# Can i make .iso files from nero?



## saqib_khan (Feb 17, 2008)

I have nero 7 essentials, which came with my dvd writer.

I want to make image files with it, but can't find any option to do so.

So, i think nero doesn't have facility to make .iso files, and if some of u know than pls tell me how to do it.


----------



## Pathik (Feb 17, 2008)

Use Nero Image Recorder to create .nrg(s).
But the best option wd be Magic ISO or Alcohol.


----------



## Ponmayilal (Feb 17, 2008)

If you are stuck with Nero use this program nrg2iso to convert .nrg files to .iso.Download from here  *www.roland-illig.de/lang.delphi.nrg2iso.html
Alternately you can download and install the tool ISO Recorder v2(for XP Pro SP2) and v3(for vista)
Find it here *isorecorder.alexfeinman.com/isorecorder.htm


----------



## saqib_khan (Feb 17, 2008)

Where's the option of image recorder in nero?? I can't find it.
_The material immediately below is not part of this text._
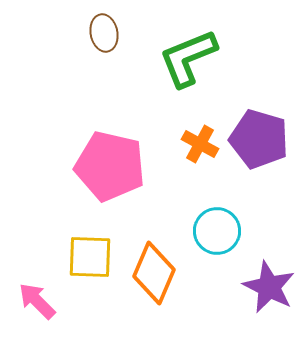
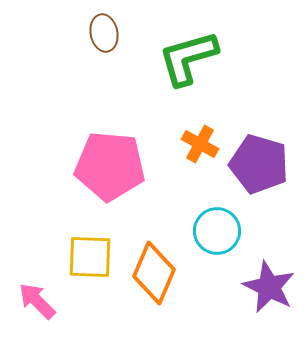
green L-shape: rotated 6 degrees clockwise
purple pentagon: moved 25 px down
pink pentagon: rotated 8 degrees counterclockwise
And that image would be in .nrg or .iso??

Can i mount .nrg images in daemon tools?

Pls clarify the concepts.


----------



## slugger (Feb 17, 2008)

Nero 7 Essential will allow you to sav the image as an **.iso* file without the use of any 3P sw

*img142.imageshack.us/img142/7968/nerosj2.gif

al u need to save it as an image is check this box, everythin else is the same

*img337.imageshack.us/img337/2336/recordergp8.gif


----------



## saqib_khan (Feb 17, 2008)

Thanks slugger, that solves my problem.


----------



## slugger (Feb 18, 2008)

no problemo


----------



## 100.dx (Feb 20, 2008)

from nero burning rom dear


----------



## Choto Cheeta (Feb 20, 2008)

100.dx said:


> from nero burning rom dear



 post above you say,



			
				khansaqib101 said:
			
		

> Thanks slugger, that solves my problem.



whats the point bumping the thread now


----------